Thursday, May 5, 2011

Quoted

Today, I read something by Amercan Playwright, August Wilson, and for some reason it simply stood out to me, etching its words into my heart. Wilson wrote;
    
     "Confront the dark point of yourself, and work to banish them with illumination and forgiveness. Your willingness to wrestle with your demons will cause your angels to sing. Use the pain as fuel, as a reminder of your strength."

I read it over again a few times, and let the words soak up into me, like a dry sponge drinking up every last bit of water in a puddle, it was then I realized it was hitting close to home. When I write, it tends to exute a more sober feeling than anything else; people often ask if I am okay, and the answer to that is yes. This is my healing process; Writing is part of my healing.

We all have our own demons, some far worse than others. My demons tend to take form as trust and mistrust. I trust myself and a select few that I can count on one hand. Everyone else that falls in and aroud my life, I will keep you at a safe distance of an arms length. I don't trust people well, but I do make sure I am worthy of someone else's trust.

I may have forgiven those who've done me wrong, giving fuel to these demons that were once harbored into my soul, but its doesn't mean I let them win. It doesn't mean that they are still draining the life from me. What it does me is that I haven't forgotten what has happened. It goes back to the elementry saying "forgive, but never forget"; that is where I am.

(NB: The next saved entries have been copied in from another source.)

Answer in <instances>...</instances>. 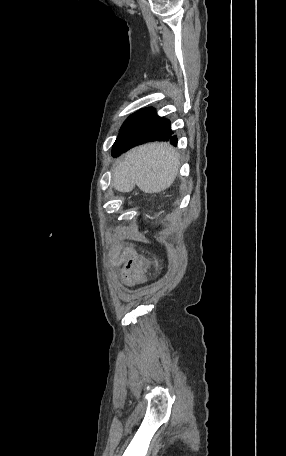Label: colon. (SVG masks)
<instances>
[{
    "mask_svg": "<svg viewBox=\"0 0 286 456\" xmlns=\"http://www.w3.org/2000/svg\"><path fill=\"white\" fill-rule=\"evenodd\" d=\"M150 265V260L148 258L137 256L134 268L133 276L137 281H142L145 279V271Z\"/></svg>",
    "mask_w": 286,
    "mask_h": 456,
    "instance_id": "5ec220e1",
    "label": "colon"
}]
</instances>
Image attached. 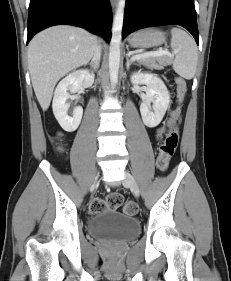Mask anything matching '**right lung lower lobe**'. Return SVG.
Returning a JSON list of instances; mask_svg holds the SVG:
<instances>
[{
    "mask_svg": "<svg viewBox=\"0 0 231 281\" xmlns=\"http://www.w3.org/2000/svg\"><path fill=\"white\" fill-rule=\"evenodd\" d=\"M112 10L109 0H30L27 44L39 31L68 24L111 39Z\"/></svg>",
    "mask_w": 231,
    "mask_h": 281,
    "instance_id": "98d812e1",
    "label": "right lung lower lobe"
}]
</instances>
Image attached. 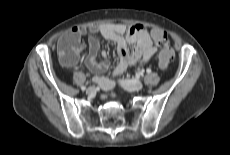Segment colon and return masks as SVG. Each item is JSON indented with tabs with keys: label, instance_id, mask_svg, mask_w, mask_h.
<instances>
[{
	"label": "colon",
	"instance_id": "obj_1",
	"mask_svg": "<svg viewBox=\"0 0 230 155\" xmlns=\"http://www.w3.org/2000/svg\"><path fill=\"white\" fill-rule=\"evenodd\" d=\"M154 40L163 46L160 53L159 66L161 69H166L169 62L172 60L174 51L171 46L164 45L168 38L167 33L161 29H156L152 32ZM80 39L77 36H69L59 43L58 56L60 60L66 64H72L76 60V49L79 46Z\"/></svg>",
	"mask_w": 230,
	"mask_h": 155
}]
</instances>
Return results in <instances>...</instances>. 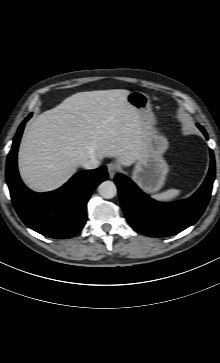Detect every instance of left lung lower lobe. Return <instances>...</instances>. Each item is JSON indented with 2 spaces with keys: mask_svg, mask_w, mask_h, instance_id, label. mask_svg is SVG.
<instances>
[{
  "mask_svg": "<svg viewBox=\"0 0 220 363\" xmlns=\"http://www.w3.org/2000/svg\"><path fill=\"white\" fill-rule=\"evenodd\" d=\"M208 139L202 126H198ZM209 173L199 190L189 199L177 203H159L145 195L126 176L118 174L115 183L120 202L130 225L138 232L151 237L175 235L193 225L204 212L215 178V160L210 150Z\"/></svg>",
  "mask_w": 220,
  "mask_h": 363,
  "instance_id": "left-lung-lower-lobe-1",
  "label": "left lung lower lobe"
}]
</instances>
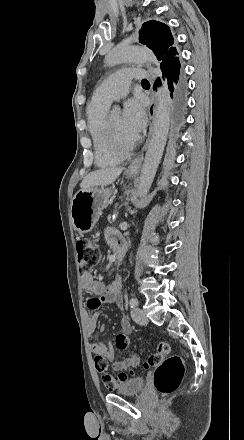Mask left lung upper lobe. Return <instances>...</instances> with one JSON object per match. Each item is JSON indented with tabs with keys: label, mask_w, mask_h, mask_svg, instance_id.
Here are the masks:
<instances>
[{
	"label": "left lung upper lobe",
	"mask_w": 244,
	"mask_h": 440,
	"mask_svg": "<svg viewBox=\"0 0 244 440\" xmlns=\"http://www.w3.org/2000/svg\"><path fill=\"white\" fill-rule=\"evenodd\" d=\"M139 40L147 45L155 53L157 59L161 61V67L173 62L178 54L175 47L170 29L164 23L151 20L142 25L139 31Z\"/></svg>",
	"instance_id": "1"
}]
</instances>
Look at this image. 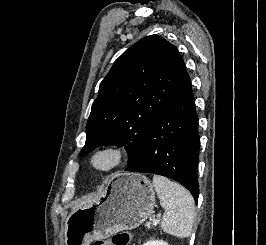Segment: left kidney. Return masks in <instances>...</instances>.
<instances>
[{
	"mask_svg": "<svg viewBox=\"0 0 266 245\" xmlns=\"http://www.w3.org/2000/svg\"><path fill=\"white\" fill-rule=\"evenodd\" d=\"M144 245H168L165 241H147Z\"/></svg>",
	"mask_w": 266,
	"mask_h": 245,
	"instance_id": "5707ae66",
	"label": "left kidney"
}]
</instances>
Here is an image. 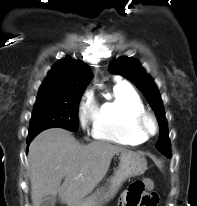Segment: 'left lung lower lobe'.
Returning a JSON list of instances; mask_svg holds the SVG:
<instances>
[{"label":"left lung lower lobe","mask_w":197,"mask_h":206,"mask_svg":"<svg viewBox=\"0 0 197 206\" xmlns=\"http://www.w3.org/2000/svg\"><path fill=\"white\" fill-rule=\"evenodd\" d=\"M166 156H168V157H170L171 156V154H170V152H168L167 154H165Z\"/></svg>","instance_id":"obj_1"}]
</instances>
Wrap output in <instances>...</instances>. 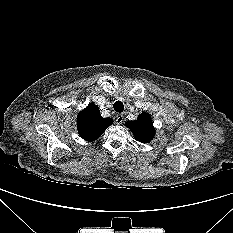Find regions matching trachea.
I'll use <instances>...</instances> for the list:
<instances>
[{
    "mask_svg": "<svg viewBox=\"0 0 233 233\" xmlns=\"http://www.w3.org/2000/svg\"><path fill=\"white\" fill-rule=\"evenodd\" d=\"M113 107H114V110L119 113L123 112L124 110V104L121 101H116Z\"/></svg>",
    "mask_w": 233,
    "mask_h": 233,
    "instance_id": "obj_1",
    "label": "trachea"
}]
</instances>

I have predetermined myself that I will overcome the wreckage that was made of my life and begin to rebuild the foundation that makes me who I am. The angels in which surround me in my daily walk, have never had such a volume as they do now. Their rejoices only impact mine more.

The pain, I know is only temporary. It will leave every bit of me in due time, as I have to allow myself to heal, and heal wholly. I will walk away from this fire, untouched, unscathed, clean, refreshed, and whole.

I have declared myself a strong woman, because I choose to win this battle each and every day.